Copy each line of the following data that contains "الحياة".

━━━ DATASET EXCERPTS ━━━

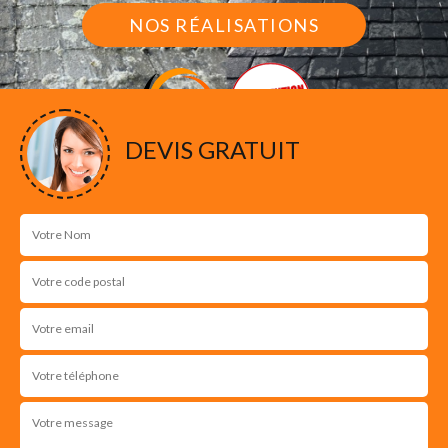
NOS RÉALISATIONS
DEVIS GRATUIT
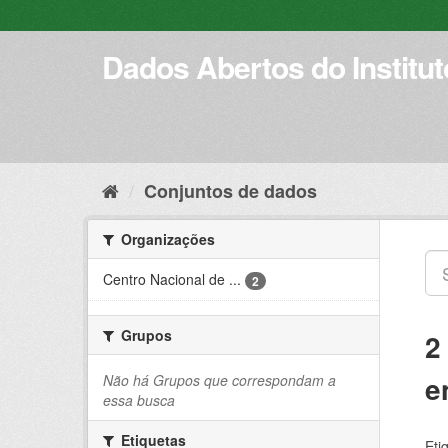
Pular
para
o
Dados Abertos do Institu
conteúdo
Conjuntos de dados
Organizações
Centro Nacional de ...
2
Grupos
2
e
Não há Grupos que correspondam a
essa busca
Etiquetas
Eti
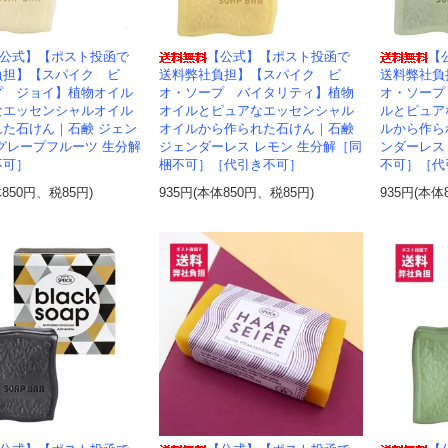
公式】【ポスト投函で
【公式】【ポスト投函で
【
負担】【スパイク ビ
送料弊社負担】【スパイク ビ
送料弊社負
プ ジョイ】植物オイル
オ・ソープ バイタリティ】植物
オ・ソープ
なエッセンシャルオイル
オイルとピュアなエッセンシャル
ルとピュア
れた石けん｜石鹸 ジェン
オイルから作られた石けん｜石鹸
ルから作ら
グレープフルーツ 生分解
ジェンダーレス レモン 生分解［同
ンダーレス
不可］
梱不可］［代引き不可］
不可］［代
体850円、税85円)
935円(本体850円、税85円)
935円(本体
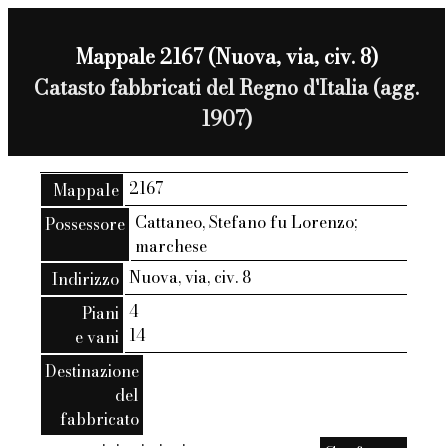
Mappale 2167 (Nuova, via, civ. 8)
Catasto fabbricati del Regno d'Italia (agg.
1907)
2167
Mappale
Cattaneo, Stefano fu Lorenzo;
Possessore
marchese
Nuova, via, civ. 8
Indirizzo
4
Piani
14
e vani
Destinazione
del
fabbricato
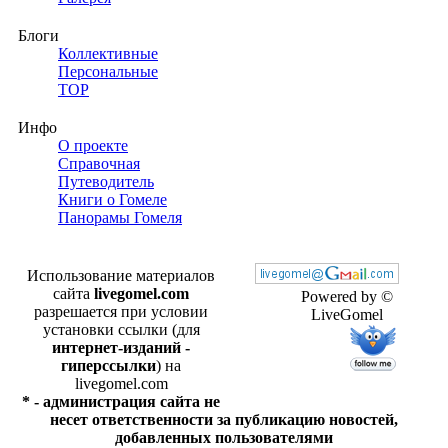
Блоги
Коллективные
Персональные
TOP
Инфо
О проекте
Справочная
Путеводитель
Книги о Гомеле
Панорамы Гомеля
Использование материалов
сайта
livegomel.com
Powered by ©
разрешается при условии
LiveGomel
установки ссылки (для
интернет-изданий -
гиперссылки
) на
livegomel.com
* - администрация сайта не
несет ответственности за публикацию новостей,
добавленных пользователями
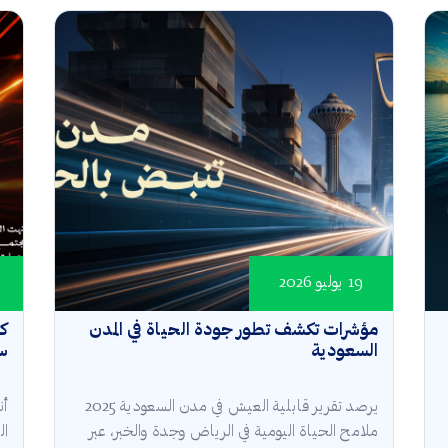
19 يوليو 2026
مؤشرات تكشف تطور جودة الحياة في المدن
كأ
السعودية
سع
يرصد تقرير قابلية العيش في مدن السعودية 2025
أن
ملامح الحياة اليومية في الرياض وجدة والخبر، عبر
ال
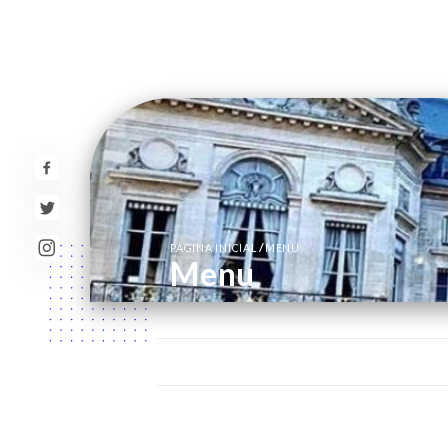
/
PÁGINA INICIAL
MENU
Menu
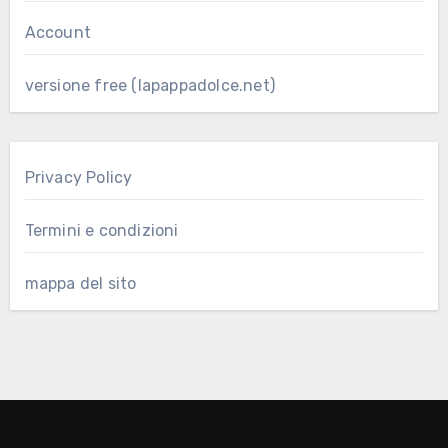
Account
versione free (lapappadolce.net)
Privacy Policy
Termini e condizioni
mappa del sito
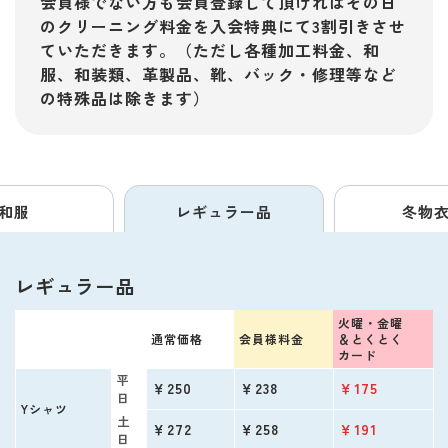
会員様でない方も会員登録して頂ければその日
のクリーニング料金を入会特典にて3割引きさせ
ていただきます。（ただし各種加工料金、和
服、和装類、革製品、靴、バック・修理等など
の特殊品は除きます）
和服
レギュラー品
冬物
レギュラー品
火曜・金曜
通常価格
会員様料金
＆
とくとく
カード
平
￥250
￥238
￥175
日
Yシャツ
土
￥272
￥258
￥191
日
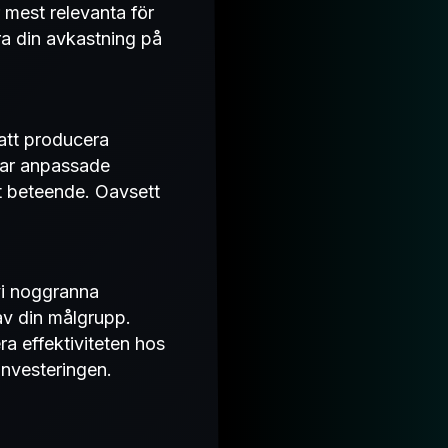
r mest relevanta för
a din avkastning på
 att producera
apar anpassade
t beteende. Oavsett
vi noggranna
av din målgrupp.
ra effektiviteten hos
investeringen.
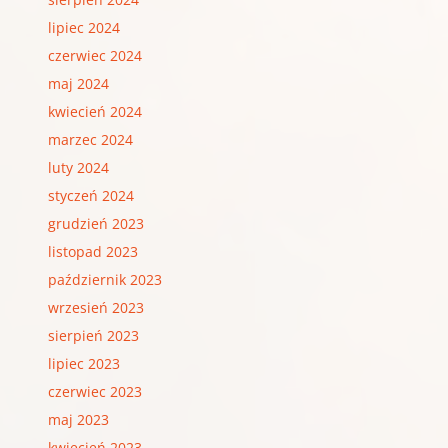
lipiec 2024
czerwiec 2024
maj 2024
kwiecień 2024
marzec 2024
luty 2024
styczeń 2024
grudzień 2023
listopad 2023
październik 2023
wrzesień 2023
sierpień 2023
lipiec 2023
czerwiec 2023
maj 2023
kwiecień 2023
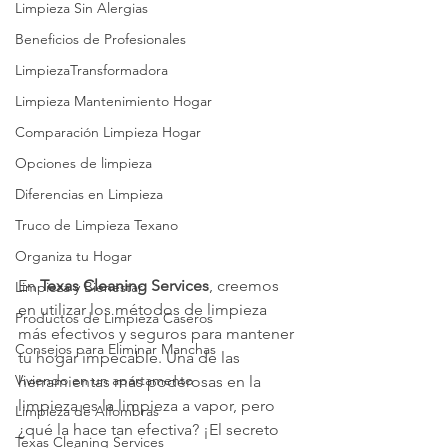
Limpieza Sin Alergias
Beneficios de Profesionales
LimpiezaTransformadora
Limpieza Mantenimiento Hogar
Comparación Limpieza Hogar
Opciones de limpieza
Diferencias en Limpieza
Truco de Limpieza Texano
Organiza tu Hogar
En 
Texas Cleaning Services
, creemos 
Limpieza y Bienestar
en utilizar los métodos de limpieza 
Productos de Limpieza Caseros
más efectivos y seguros para mantener 
Consejos para Eliminar Manchas
tu hogar impecable. Una de las 
Viviendo en un apartamento
herramientas más poderosas en la 
limpieza es la limpieza a vapor, pero 
Limpieza de Alfombras
¿qué la hace tan efectiva? ¡El secreto 
Texas Cleaning Services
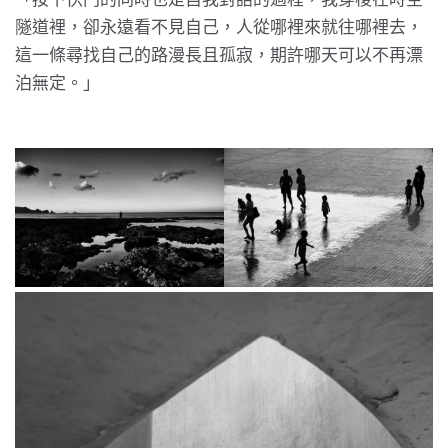
隧道裡，卻永遠看不見自己，人從哪裡來就往哪裡去，
這一條尋找自己的路漫長且孤寂，期許哪天可以不再漂
泊無定。」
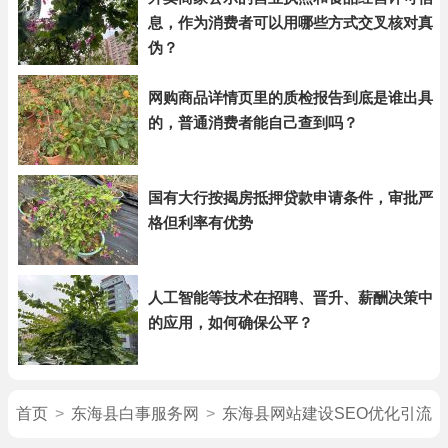
息，作为消费者可以用哪些方式交叉核对真
伪？
网购商品详情页里的质检报告到底是谁出具
的，普通消费者能自己查到吗？
国有大行按揭房抵押贷款申请条件，审批严
格但利率有优势
人工智能等技术在招聘、晋升、薪酬决策中
的应用，如何确保公平？
首页
>
东海县白事服务网
>
东海县网站建设SEO优化引流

━━━

§ **ANSWER BELOW**:
مؤشرات تكشف تطور جودة الحياة في المدن
ملامح الحياة اليومية في الرياض وجدة والخبر، عبر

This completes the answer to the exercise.